The bartender slid her beer over a little too hard, and it knocked against Jax’s mug, sloshing a little over the side. They both reached to steady it at the same time, and their hands brushed. He felt the rough callus on her index finger, the kind you get from gripping a hammer, and she huffed a small laugh when he flinched like he’d been shocked. “Fixed my screen door this morning,” she said, wiggling her fingers, chipped clear polish and all. “Haven’t had time to sand the blister down.”

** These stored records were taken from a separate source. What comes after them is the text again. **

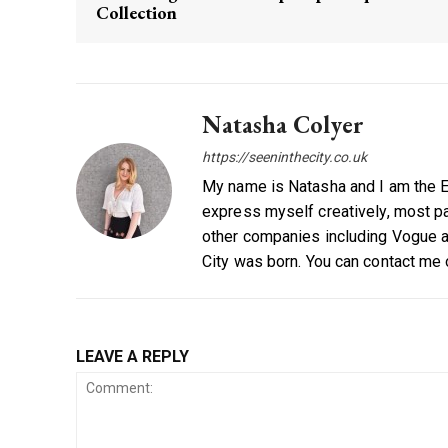
Collection
Natasha Colyer
https://seeninthecity.co.uk
My name is Natasha and I am the Ed
express myself creatively, most par
other companies including Vogue a
City was born. You can contact me
LEAVE A REPLY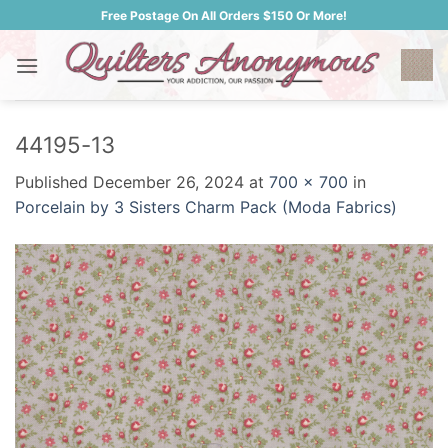
Skip
Free Postage On All Orders $150 Or More!
to
content
44195-13
Published
December 26, 2024
at
700 × 700
in
Porcelain by 3 Sisters Charm Pack (Moda Fabrics)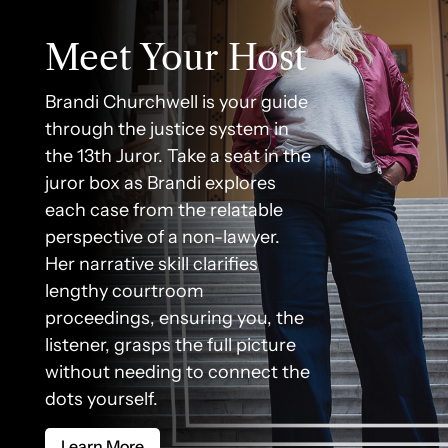
Meet Your Host
Brandi Churchwell is your guide
through the justice system in
the 13th Juror. Take a seat in the
juror box as Brandi explores
each case from the relatable
perspective of a non-lawyer.
Her narrative skill clarifies
lengthy courtroom
proceedings, ensuring you, the
listener, grasps the full picture
without needing to connect the
dots yourself.
Learn More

He relaxed after that, the tight knot in his shoulders loosening a little as they talked. She told him she’d grown up on a cattle farm in central Alabama, played college softball before a torn ACL ended her career, took the compliance job after her ex-husband, a high school baseball coach, left her for a 22 year old athletic trainer. He told her about the divorce, about the kid he’d scouted in Iowa who showed up to a tryout in cowboy boots and threw a 94 mile per hour fastball, about how he’d almost quit scouting two years prior when a kid he’d spent six months mentoring got injured in a car crash and never played again.

They shared a plate of fried pickles, and by the time the bartender flipped the “closed” sign on the door, the parking lot outside was dark, the air warm and thick with the smell of jasmine from the hedges lining the sidewalk. Jax reached for his truck keys in his pocket, half-expecting her to say goodbye, half-hoping she wouldn’t.

“I live ten minutes from here,” she said, leaning against the brick wall of the bar, her shoulder brushing his. “Got a bottle of 12 year bourbon on my counter that’s way better than the cheap swill we’ve been drinking. You wanna come over?”

Jax paused for half a second, the rule he’d lived by for seven years ringing in the back of his head, the fear of getting burned again flaring up fast, quiet and sharp. Then he looked at her, the way the streetlight hit her hair, the small smile playing on her lips, and he shook his head, laughing a little at how stupid that rule felt all of a sudden. He slipped his keys back into his pocket, and followed her to her rusted silver pickup, his boots scuffing the warm asphalt right next to hers.